Printable Version of Topic

Click here to view this topic in its original format

UtterAccess Forums _ General Chat _ Data Lake?

Posted by: haresfur May 12 2019, 05:47 PM

At the risk of asking for serious replies (non-serious ones welcome, too) - is anyone working with data lakes? Some of the data-wonkies here are heading down that direction and, frankly, I can't wrap my head around it. Most of the scientists are still working in spreadsheets because it is too much work to organize data into a database, and I don't know how you can expect to throw all that and other stuff into some storage location and expect to be able to extract something useable. But I'm willing to be convinced.

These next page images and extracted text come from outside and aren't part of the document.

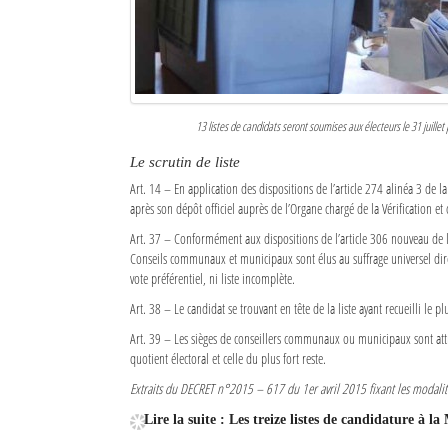
13 listes de candidats seront soumises aux électeurs le 31 juille
Le scrutin de liste
Art. 14 – En application des dispositions de l’article 274 alinéa 3 de
après son dépôt officiel auprès de l’Organe chargé de la Vérification e
Art. 37 – Conformément aux dispositions de l’article 306 nouveau de
Conseils communaux et municipaux sont élus au suffrage universel direc
vote préférentiel, ni liste incomplète.
Art. 38 – Le candidat se trouvant en tête de la liste ayant recueilli le
Art. 39 – Les sièges de conseillers communaux ou municipaux sont attri
quotient électoral et celle du plus fort reste.
Extraits du DECRET n°2015 – 617 du 1er avril 2015 fixant les modalit
Lire la suite : Les treize listes de candidature à l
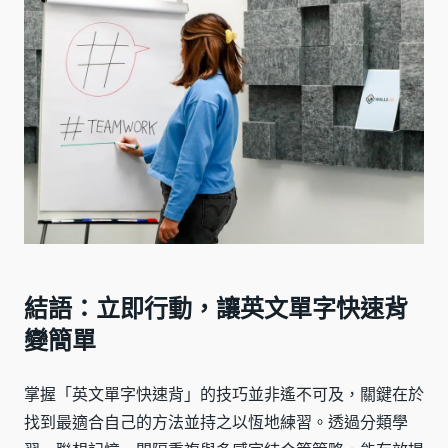
結語：立即行動，讓英文單字快速背
變簡單
掌握「英文單字快速背」的技巧並非遙不可及，關鍵在於
找到最適合自己的方法並持之以恆地練習。透過分類學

Posted by: nvogel May 12 2019, 11:30 PM

I've worked on several data lake projects. A difference from the enterprise data warehouse approach is that in a data lake you aim to land data on a common platform in its native or most general form and without integrating and conforming it with other data sources. The data lake then becomes a source for analysis and further processing. Technologies like Hadoop and Spark are what make this kind of approach feasible.

Posted by: haresfur May 13 2019, 06:36 PM

Thanks. I'll read up a little on Hadoop & Spark. IMO most of our attempts to create some sort of universal data repository have failed because no one has the time to document the data well enough so it will be useable. Never mind actually doing QA...

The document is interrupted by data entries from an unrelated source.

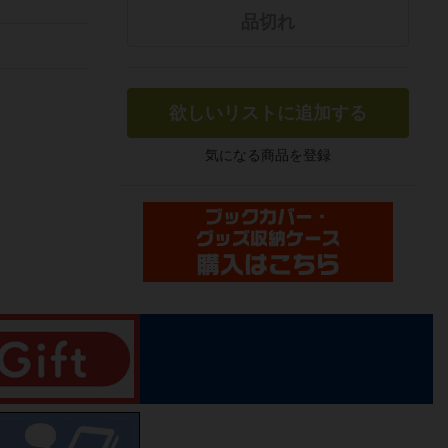
品切れ
欲しいリストに追加する
気になる商品を登録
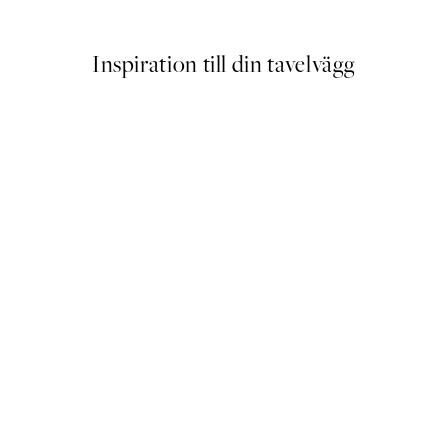
Från 154,80 kr
258 kr
Inspiration till din tavelvägg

Posted by: nvogel May 14 2019, 12:30 AM

Hadoop and Spark are two popular technologies used for data lake solutions. There are others. I suggest you find out what your organisation is proposing to use.

Setting out to build a universal store is not the right way to start in my opinion. Look for some priority use-cases first. Source the data for those specific cases and build the analytical processes and tools needed to get some value out of the data. Then repeat.

Posted by: haresfur May 14 2019, 08:56 PM

Thanks.

QUOTE
I suggest you find out what your organisation is proposing to use.


We use the term "organisation" very loosely pullhair.gif

QUOTE
Setting out to build a universal store is not the right way to start in my opinion. Look for some priority use-cases first. Source the data for those specific cases and build the analytical processes and tools needed to get some value out of the data. Then repeat.


You are preaching to the choir. Right now, I'm trying to learn just enough to figure out if it is likely to be any use to my projects. If the answer is maybe, I could offer myself up as a sacrificial lamb-case study and ask them for funding. If not, I need to figure out what to do if other infrastructure is turned off.